#### EXERCISE AIM
In the material below, the lines containing the word "Verarbeitung" are required; copy each of them.

#### DATA TO PROCESS

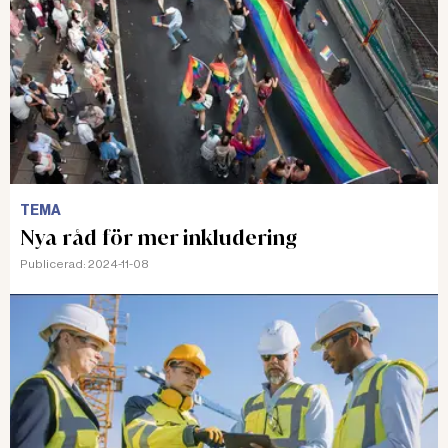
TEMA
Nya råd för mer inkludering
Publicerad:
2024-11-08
--
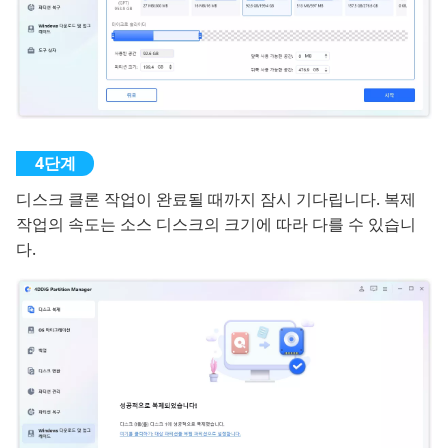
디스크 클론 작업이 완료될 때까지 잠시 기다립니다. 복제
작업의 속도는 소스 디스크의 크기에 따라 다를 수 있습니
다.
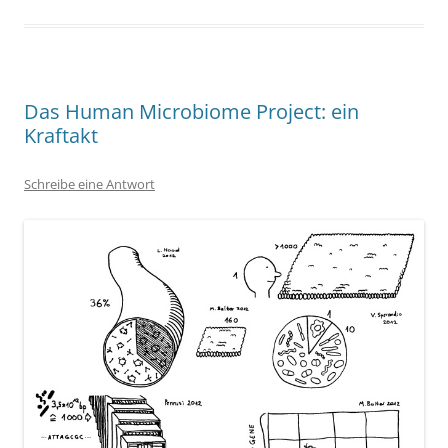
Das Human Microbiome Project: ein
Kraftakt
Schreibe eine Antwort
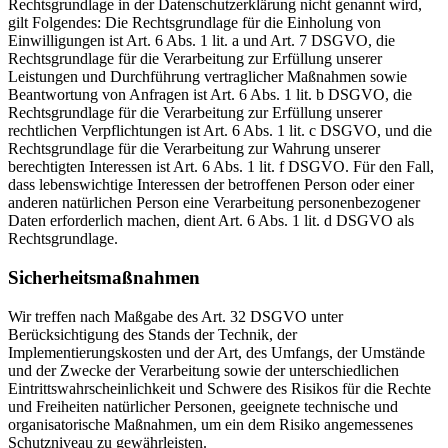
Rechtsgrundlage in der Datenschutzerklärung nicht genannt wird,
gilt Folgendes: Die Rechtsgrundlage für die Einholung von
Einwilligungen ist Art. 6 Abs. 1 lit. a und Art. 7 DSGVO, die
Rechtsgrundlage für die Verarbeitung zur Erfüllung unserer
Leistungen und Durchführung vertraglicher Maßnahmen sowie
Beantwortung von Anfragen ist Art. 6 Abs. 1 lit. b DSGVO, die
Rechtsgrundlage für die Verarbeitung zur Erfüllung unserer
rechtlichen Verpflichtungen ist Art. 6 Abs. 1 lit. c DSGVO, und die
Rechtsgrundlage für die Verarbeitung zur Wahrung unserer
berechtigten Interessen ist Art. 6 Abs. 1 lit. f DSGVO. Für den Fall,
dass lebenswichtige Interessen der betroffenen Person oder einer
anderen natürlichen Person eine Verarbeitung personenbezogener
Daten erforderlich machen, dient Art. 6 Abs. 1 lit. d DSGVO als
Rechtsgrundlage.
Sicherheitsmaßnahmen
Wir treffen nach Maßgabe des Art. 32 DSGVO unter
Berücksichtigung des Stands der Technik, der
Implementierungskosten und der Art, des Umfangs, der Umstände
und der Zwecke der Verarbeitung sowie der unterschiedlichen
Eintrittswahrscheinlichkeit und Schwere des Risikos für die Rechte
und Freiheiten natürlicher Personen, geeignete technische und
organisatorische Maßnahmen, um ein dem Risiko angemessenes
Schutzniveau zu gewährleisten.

#### EXERCISE RESULT
Rechtsgrundlage für die Verarbeitung zur Erfüllung unserer
Rechtsgrundlage für die Verarbeitung zur Erfüllung unserer
Rechtsgrundlage für die Verarbeitung zur Wahrung unserer
anderen natürlichen Person eine Verarbeitung personenbezogener
und der Zwecke der Verarbeitung sowie der unterschiedlichen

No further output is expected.